Department of Molecular Genetics and Microbiology, College of Medicine, University of Florida, Gainesville, FL, USA.
BMC Bioinformatics. 2013 Apr 4;14:116. doi: 10.1186/1471-2105-14-116.
Next generation transcriptome sequencing (RNA-Seq) is emerging as a powerful experimental tool for the study of alternative splicing and its regulation, but requires ad-hoc analysis methods and tools. PASTA (Patterned Alignments for Splicing and Transcriptome Analysis) is a splice junction detection algorithm specifically designed for RNA-Seq data, relying on a highly accurate alignment strategy and on a combination of heuristic and statistical methods to identify exon-intron junctions with high accuracy.
Comparisons against TopHat and other splice junction prediction software on real and simulated datasets show that PASTA exhibits high specificity and sensitivity, especially at lower coverage levels.
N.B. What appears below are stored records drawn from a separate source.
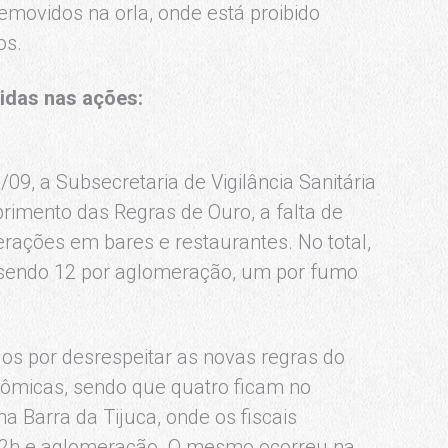
emovidos na orla, onde está proibido
os.
vidas nas ações:
09, a Subsecretaria de Vigilância Sanitária
rimento das Regras de Ouro, a falta de
erações em bares e restaurantes. No total,
 sendo 12 por aglomeração, um por fumo
.
os por desrespeitar as novas regras do
nômicas, sendo que quatro ficam no
a Barra da Tijuca, onde os fiscais
22h e aglomeração. O mesmo ocorreu na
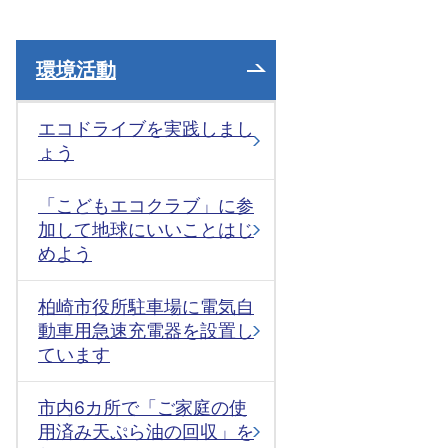
環境活動
エコドライブを実践しまし
ょう
「こどもエコクラブ」に参
加して地球にいいことはじ
めよう
柏崎市役所駐車場に電気自
動車用急速充電器を設置し
ています
市内6カ所で「ご家庭の使
用済み天ぷら油の回収」を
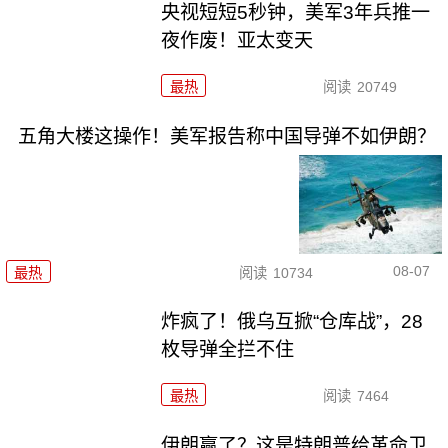
央视短短5秒钟，美军3年兵推一
夜作废！亚太变天
最热
阅读
20749
五角大楼这操作！美军报告称中国导弹不如伊朗？
08-07
最热
阅读
10734
炸疯了！俄乌互掀“仓库战”，28
枚导弹全拦不住
最热
阅读
7464
伊朗赢了？这是特朗普给革命卫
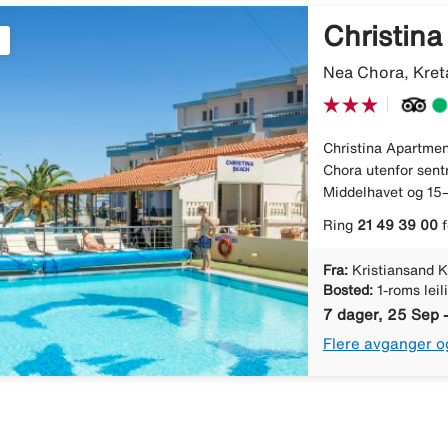
Christin
Nea Chora, Kreta
Christina Apartment
Chora utenfor sentr
Middelhavet og 15–
Ring
21 49 39 00
f
Fra:
Kristiansand K
Bosted:
1-roms leil
7 dager, 25 Sep -
Flere avganger o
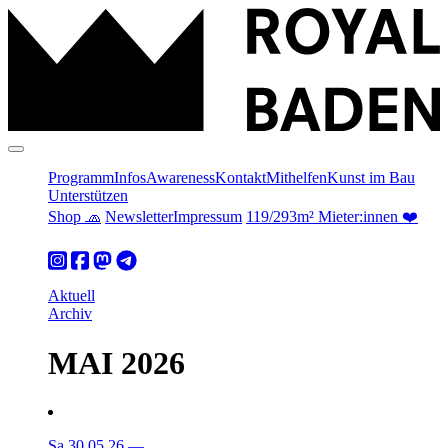
Programm
Infos
Awareness
Kontakt
Mithelfen
Kunst im Bau
Unterstützen
Shop 🧢
Newsletter
Impressum
119/293m² Mieter:innen ❤️
Aktuell
Archiv
MAI 2026
Sa 30.05.26
—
Moreover, PASTA is highly configurable and flexible, and can therefore be applied in a wide range of analysis scenarios: it is able to handle both single-end and paired-end reads, it does not rely on the presence of canonical splicing signals, and it uses organism-specific regression models to accurately identify junctions.
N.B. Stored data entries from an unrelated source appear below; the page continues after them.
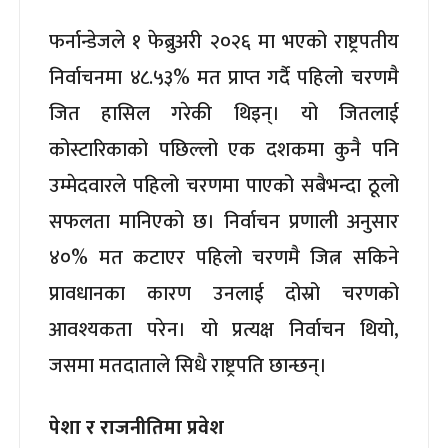
फर्नान्डेजले १ फेब्रुअरी २०२६ मा भएको राष्ट्रपतीय
निर्वाचनमा ४८.५३% मत प्राप्त गर्दै पहिलो चरणमै
जित हासिल गरेकी थिइन्। यो जितलाई
कोस्टारिकाको पछिल्लो एक दशकमा कुनै पनि
उम्मेदवारले पहिलो चरणमा पाएको सबैभन्दा ठूलो
सफलता मानिएको छ। निर्वाचन प्रणाली अनुसार
४०% मत कटाएर पहिलो चरणमै जित्न सकिने
प्रावधानका कारण उनलाई दोस्रो चरणको
आवश्यकता परेन। यो प्रत्यक्ष निर्वाचन थियो,
जसमा मतदाताले सिधै राष्ट्रपति छान्छन्।
पेशा र राजनीतिमा प्रवेश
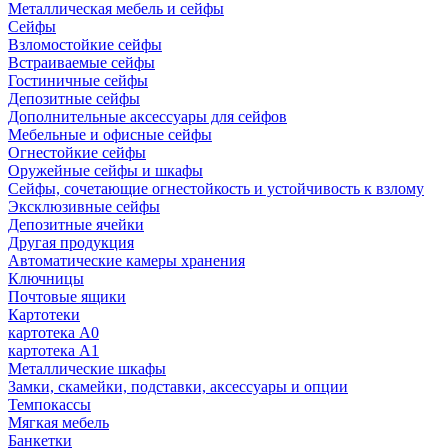
Металлическая мебель и сейфы
Сейфы
Взломостойкие сейфы
Встраиваемые сейфы
Гостиничные сейфы
Депозитные сейфы
Дополнительные аксессуары для сейфов
Мебельные и офисные сейфы
Огнестойкие сейфы
Оружейные сейфы и шкафы
Сейфы, сочетающие огнестойкость и устойчивость к взлому
Эксклюзивные сейфы
Депозитные ячейки
Другая продукция
Автоматические камеры хранения
Ключницы
Почтовые ящики
Картотеки
картотека А0
картотека А1
Металлические шкафы
Замки, скамейки, подставки, аксессуары и опции
Темпокассы
Мягкая мебель
Банкетки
PASTA is a highly efficient and sensitive tool to identify splicing junctions from RNA-Seq data. Compared to similar programs, it has the ability to identify a higher number of real splicing junctions, and provides highly annotated output files containing detailed information about their location and characteristics. Accurate junction data in turn facilitates the reconstruction of the splicing isoforms and the analysis of their expression levels, which will be performed by the remaining modules of the PASTA pipeline, still under development. Use of PASTA can therefore enable the large-scale investigation of transcription and alternative splicing.
下一代转录组测序(RNA-Seq)作为一种研究可变剪接及其调控的强大实验工具正在兴起,但需要特定的分析方法和工具。PASTA(用于剪接和转录组分析的模式对齐)是一种专门为 RNA-Seq 数据设计的剪接接头检测算法,它依赖于高度准确的对齐策略和启发式和统计方法的组合,以高精度识别外显子-内含子接头。
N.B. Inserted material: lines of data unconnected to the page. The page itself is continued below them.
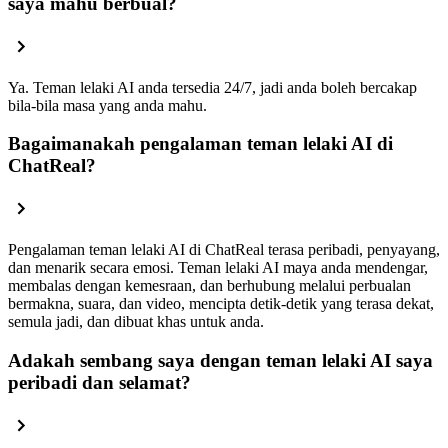
saya mahu berbual?
Ya. Teman lelaki AI anda tersedia 24/7, jadi anda boleh bercakap
bila-bila masa yang anda mahu.
Bagaimanakah pengalaman teman lelaki AI di
ChatReal?
Pengalaman teman lelaki AI di ChatReal terasa peribadi, penyayang,
dan menarik secara emosi. Teman lelaki AI maya anda mendengar,
membalas dengan kemesraan, dan berhubung melalui perbualan
bermakna, suara, dan video, mencipta detik-detik yang terasa dekat,
semula jadi, dan dibuat khas untuk anda.
Adakah sembang saya dengan teman lelaki AI saya
peribadi dan selamat?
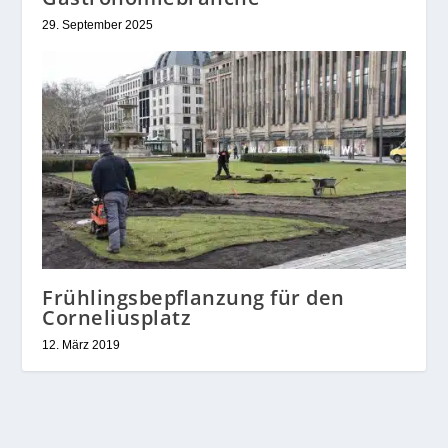
29. September 2025
Frühlingsbepflanzung für den
Corneliusplatz
12. März 2019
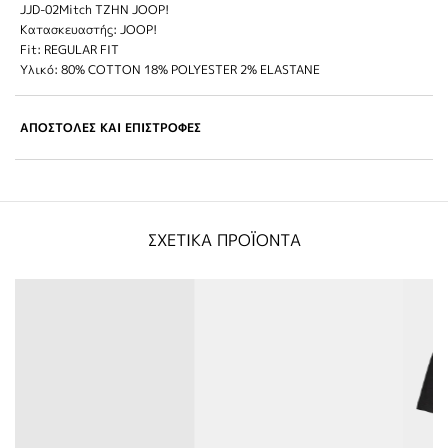
JJD-02Mitch TZHN JOOP!
Κατασκευαστής: JOOP!
Fit: REGULAR FIT
Υλικό: 80% COTTON 18% POLYESTER 2% ELASTANE
ΑΠΟΣΤΟΛΕΣ ΚΑΙ ΕΠΙΣΤΡΟΦΕΣ
ΣΧΕΤΙΚΑ ΠΡΟΪΟΝΤΑ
与 TopHat 和其他剪接接头预测软件在真实和模拟数据集上的比较表明,PASTA 表现出高特异性和灵敏度,特别是在较低的覆盖水平下。此外,PASTA具有高度可配置性和灵活性,因此可以应用于广泛的分析场景:它能够处理单端和双端读取,不依赖于规范剪接信号的存在,并且使用特定于生物体的回归模型来准确识别接头。
PASTA 是一种从 RNA-Seq 数据中识别剪接接头的高效、敏感工具。与类似的程序相比,它能够识别更多真实的剪接接头,并提供包含其位置和特征详细信息的高度注释输出文件。准确的接头数据反过来又促进了剪接异构体的重建和它们的表达水平的分析,这将由 PASTA 管道的其余模块(仍在开发中)来执行。因此,PASTA 的使用可以实现转录和可变剪接的大规模研究。